Please remember also, that the idea of interposing a keyword-argument 
was by way of illustration. The original spec was to expand the API to 
accept either a series of scalars or equivalent values as a tuple, 
without (also) changing the API to require the new/tuple option be 
implemented as a keyword-argument.

However, to answer the question: the method of assigning the arguments' 
values to parameters is to start from the left, but upon reaching a 
*identifier to re-start by allocating from the right.
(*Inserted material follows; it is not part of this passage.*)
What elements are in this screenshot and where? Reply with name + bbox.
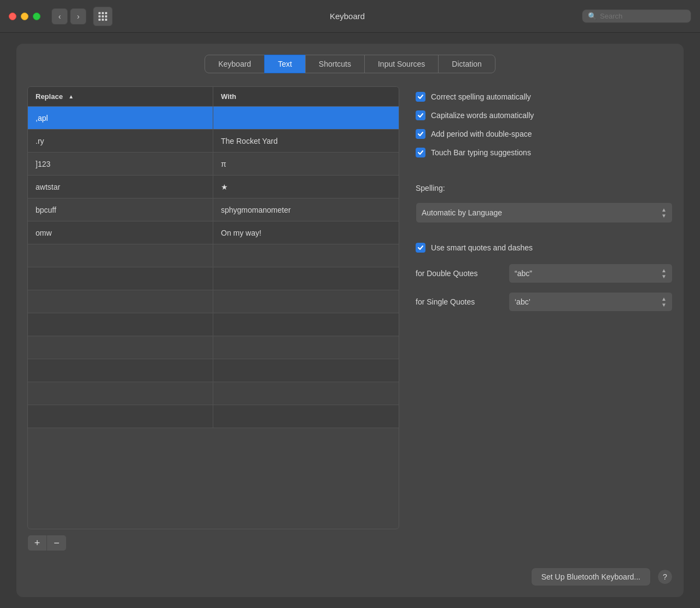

This will leave 
zero or more values 'in the middle', to be tuple-ified as the *identifier.

Otherwise, if the allocation were l-to-r and "greedy", there would never 
be any values assigned to 'later' parameters!

For your reading pleasure:-

> Python Reference Manual: 6.3.4. Calls
> A call calls a callable object (e.g., a function) with a possibly empty
> series of arguments:
> ...
> If there are more positional arguments than there are formal parameter
> slots, a TypeError exception is raised, unless a formal parameter using
> the syntax *identifier is present; in this case, that formal parameter
> receives a tuple containing the excess positional arguments (or an empty
> tuple if there were no excess positional arguments).

* I was remiss in not stating that this project is (?still) running with 
Python v3.7. Apologies! (it was established some time ago, and evidently 
the client has not seen fit to even consider upgrading as part of any 
sprint, to-date. Note to self...)

So, please be aware of:

If you are running a more recent release, perhaps you might like to 
re-run the snippets, experiment, and document any contrary findings?